Last December marked the tenth anniversary of the publication of Spanish Law 26/2013 on Savings Banks and Banking Foundations. A text approved by a very fragmented Parliament, but one that was aware of the extraordinary moment it was facing and which managed to forge a very broad consensus.

It is true that this (or a similar) legislation should have been introduced earlier. But if we look back to 2008, we can see that, unlike what happened in some of our neighbouring countries, the Spanish financial system withstood the first wave of the US subprime crisis better, largely thanks to a business model focused on retail banking, with no exposure to so-called toxic assets.

As a result, the pending structural reform of the savings banks was delayed. However, imbalances in the real estate market and unsustainable public and private sector indebtedness meant that the subsequent impact of the international financial crisis was greater in Spain. The result is well known to everyone: a severe economic recession that led to a rise in unemployment that triggered a surge in non-performing loans, affecting less prudent credit institutions with a higher concentration of risk in the real estate segment.

At this juncture, the weaknesses already present in the legal structure of Savings Banks, designed in 1977 and 1985, became more evident. In particular, the inability to increase their capital through equity (like any other bank). The only formula for increasing equity was the retention of profits, which was unfeasible in that context. In addition to helping to reinforce their solvency, a law was needed to improve their governance, to comply with new international standards and to introduce requirements regarding the professionalism and suitability of the members of their governing bodies.

The arrival of Isidro Fainé at the Association of Savings Banks (CECA) favoured a sector-wide reflection and the preparation of studies that led to the drafting of a new regulatory framework, designed by technicians from the Ministry of Economy and the Bank of Spain. The draft bill was enriched with the mandatory legal opinions and then, in the houses, the bill managed to secure the agreement of all the parliamentary groups (left-wing, right-wing and nationalist): only 13 votes against, out of 350 MPs!

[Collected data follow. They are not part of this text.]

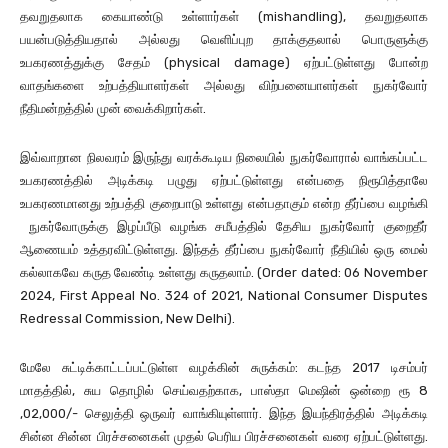
தவறுதலாக கையாண்டு உள்ளார்கள் (mishandling), தவறுதலாக
பயன்படுத்தியதால் அல்லது வெளிப்புற தாக்குதலால் பொருளுக்கு
உபகரணத்துக்கு சேதம் (physical damage) ஏற்பட்டுள்ளது போன்ற
வாதங்களை உற்பத்தியாளர்கள் அல்லது விற்பனையாளர்கள் நுகர்வோர்
நீதிமன்றத்தில் முன் வைக்கிறார்கள்.
இவ்வாறான நிலவரம் இருந்து வரக்கூடிய நிலையில் நுகர்வோரால் வாங்கப்பட்ட
உபகரணத்தில் அடிக்கடி பழுது ஏற்பட்டுள்ளது என்பதை நிரூபித்தாலே
உபகரணமானது உற்பத்தி குறைபாடு உள்ளது என்பதாகும் என்ற தீர்ப்பை வழங்கி
நுகர்வோருக்கு இழப்பீடு வழங்க சமீபத்தில் தேசிய நுகர்வோர் குறைதீர்
ஆணையம் உத்தரவிட்டுள்ளது. இந்தத் தீர்ப்பை நுகர்வோர் நீதியில் ஒரு மைல்
கல்லாகவே கருத வேண்டி உள்ளது கருதலாம். (Order dated: 06 November
2024, First Appeal No. 324 of 2021, National Consumer Disputes
Redressal Commission, New Delhi).
மேலே சுட்டிக்காட்டப்பட்டுள்ள வழக்கின் சுருக்கம்: கடந்த 2017 டிசம்பர்
மாதத்தில், சுய தொழில் செய்வதற்காக, பாஸ்தா மெஷின் ஒன்றை ரூ 8
,02,000/- செலுத்தி ஒருவர் வாங்கியுள்ளார். இந்த இயந்திரத்தில் அடிக்கடி
சின்ன சின்ன பிரச்சனைகள் முதல் பெரிய பிரச்சனைகள் வரை ஏற்பட்டுள்ளது.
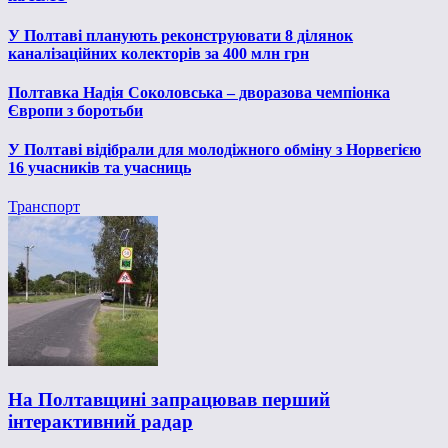
У Полтаві планують реконструювати 8 ділянок
каналізаційних колекторів за 400 млн грн
Полтавка Надія Соколовська – дворазова чемпіонка
Європи з боротьби
У Полтаві відібрали для молодіжного обміну з Норвегією
16 учасників та учасниць
Транспорт
На Полтавщині запрацював перший
інтерактивний радар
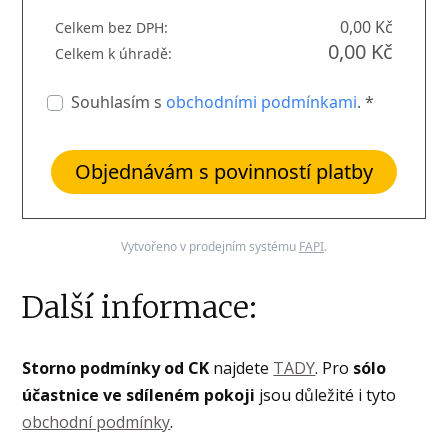
0,00 Kč
Celkem bez DPH:
0,00 Kč
Celkem k úhradě:
Souhlasím s
obchodními podmínkami
. *
Objednávám s povinností platby
Vytvořeno v prodejním systému
FAPI
.
Další informace:
Storno podmínky od CK
najdete
TADY
. Pro
sólo
účastnice ve sdíleném pokoji
jsou důležité i tyto
obchodní podmínky
.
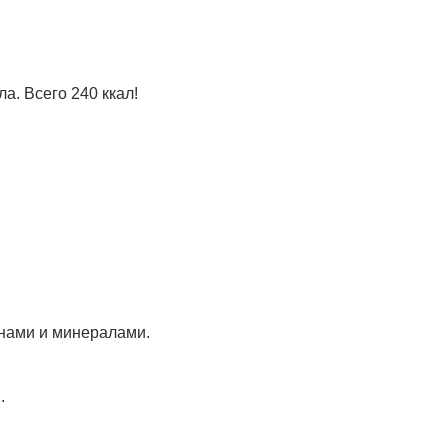
. Всего 240 ккал!
нами и минералами.
.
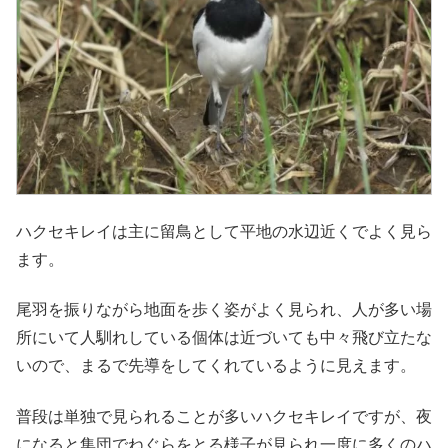
ハクセキレイは主に留鳥として平地の水辺近くでよく見ら
ます。
尾羽を振りながら地面を歩く姿がよく見られ、人が多い場
所にいて人馴れしている個体は近づいても中々飛び立たな
いので、まるで先導をしてくれているように見えます。
普段は単独で見られることが多いハクセキレイですが、夜
になると集団でねぐらをとる様子が見られ一度に多くのハ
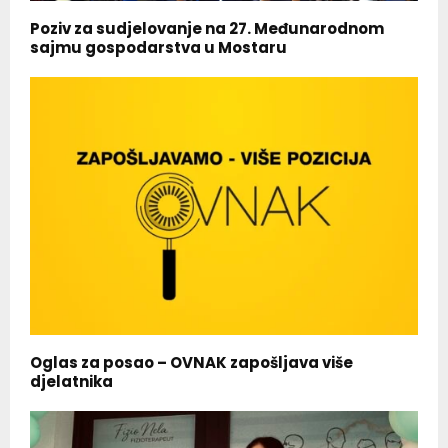
Poziv za sudjelovanje na 27. Međunarodnom
sajmu gospodarstva u Mostaru
Oglas za posao – OVNAK zapošljava više
djelatnika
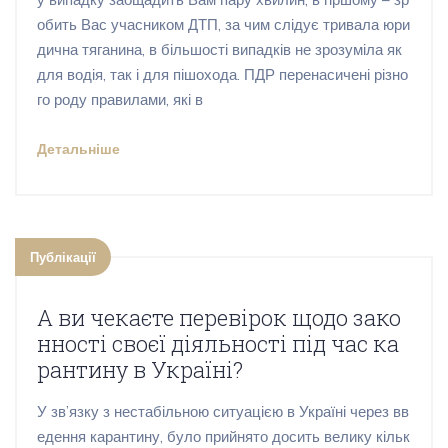
обить Вас учасником ДТП, за чим слідує тривала юри
дична тяганина, в більшості випадків не зрозуміла як
для водія, так і для пішохода. ПДР перенасичені різно
го роду правилами, які в
Детальніше
Публікації
А ви чекаєте перевірок щодо зако
нності своєї діяльності під час ка
рантину в Україні?
У зв’язку з нестабільною ситуацією в Україні через вв
едення карантину, було прийнято досить велику кільк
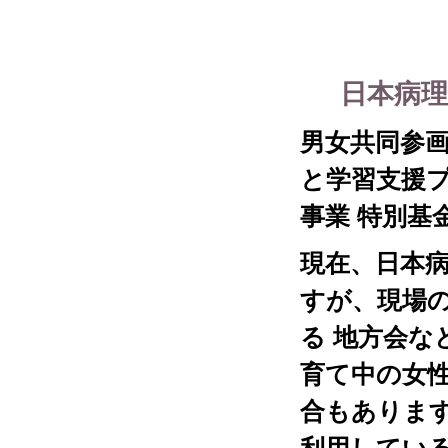
日本病
男女共同参
と学習支援プ
事業 特別基
現在、日本
すが、現場
る 地方会
育て中の女
合もありま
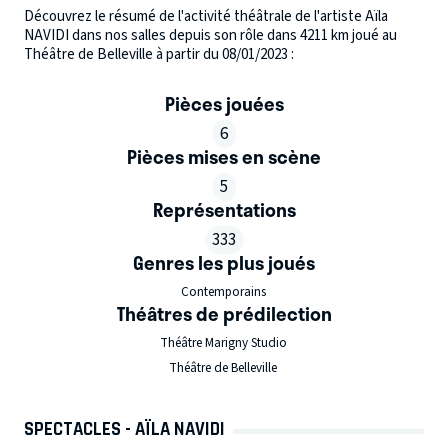
Découvrez le résumé de l'activité théâtrale de l'artiste Aïla
NAVIDI dans nos salles depuis son rôle dans 4211 km joué au
Théâtre de Belleville à partir du 08/01/2023 :
Pièces jouées
6
Pièces mises en scène
5
Représentations
333
Genres les plus joués
Contemporains
Théâtres de prédilection
Théâtre Marigny Studio
Théâtre de Belleville
SPECTACLES - AÏLA NAVIDI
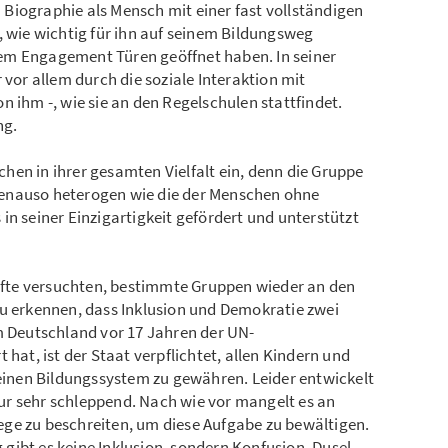
Biographie als Mensch mit einer fast vollständigen
, wie wichtig für ihn auf seinem Bildungsweg
em Engagement Türen geöffnet haben. In seiner
 vor allem durch die soziale Interaktion mit
n ihm -, wie sie an den Regelschulen stattfindet.
ng.
schen in ihrer gesamten Vielfalt ein, denn die Gruppe
enauso heterogen wie die der Menschen ohne
in seiner Einzigartigkeit gefördert und unterstützt
räfte versuchten, bestimmte Gruppen wieder an den
zu erkennen, dass Inklusion und Demokratie zwei
m Deutschland vor 17 Jahren der UN-
 hat, ist der Staat verpflichtet, allen Kindern und
nen Bildungssystem zu gewähren. Leider entwickelt
 nur sehr schleppend. Nach wie vor mangelt es an
ge zu beschreiten, um diese Aufgabe zu bewältigen.
gibt es keine Inklusion, sondern Konfusion. Dusel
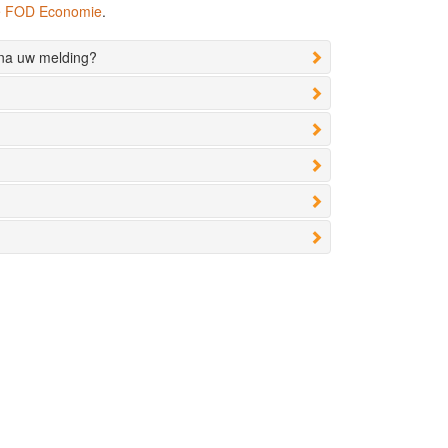
de FOD Economie
.
 na uw melding?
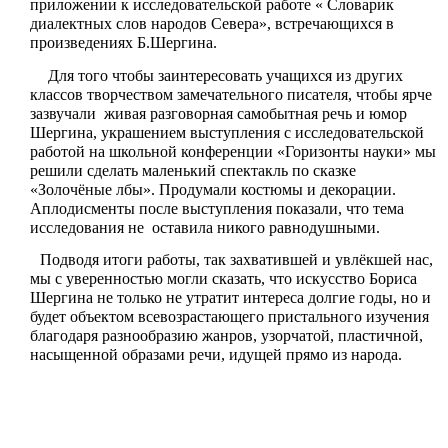
приложении к исследовательской работе « Словарик
диалектных слов народов Севера», встречающихся в
произведениях Б.Шергина.
Для того чтобы заинтересовать учащихся из других
классов творчеством замечательного писателя, чтобы ярче
зазвучали живая разговорная самобытная речь и юмор
Шергина, украшением выступления с исследовательской
работой на школьной конференции «Горизонты науки» мы
решили сделать маленький спектакль по сказке
«Золочёные лбы». Продумали костюмы и декорации.
Аплодисменты после выступления показали, что тема
исследования не оставила никого равнодушными.
Подводя итоги работы, так захватившей и увлёкшей нас,
мы с уверенностью могли сказать, что искусство Бориса
Шергина не только не утратит интереса долгие годы, но и
будет объектом всевозрастающего пристального изучения
благодаря разнообразию жанров, узорчатой, пластичной,
насыщенной образами речи, идущей прямо из народа.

This robust parliamentary agreement provided the impetus for a commendable implementation effort. The employees and executives of the CECA member entities were the driving force behind a profound transformation of the system. A complex, silent task, which also took place under a certain degree of stigma, which was somewhat unfair considering that the people involved were either new professionals or precisely those who had successfully overcome the difficulties of the crisis.

A decade after its adoption, it is time to take stock of the law's contribution and its implementation. In a context that was not conducive to the banking business (ten years of extraordinarily low or negative interest rates), the new law made it possible for these entities to merge into larger and more solvent groups, and finally placed the new banks resulting from this process on an equal footing with other credit institutions in terms of their ability to recapitalise, access to and scrutiny of the securities market. But more importantly, Obra Social, one of the hallmarks of the sector, has been preserved. Through the new foundations (ordinary or banking foundations, depending on the percentage they hold in the capital of the new banks), this social return has been fuelled year after year by the dividends obtained from their shareholdings. Investment in Obra Social by CECA's member entities in 2023 totalled €850 million and reached 31 million beneficiaries. Behind this figure are increasingly effective projects in research and education or social projects such as employment integration, the fight against child poverty or the provision of palliative care.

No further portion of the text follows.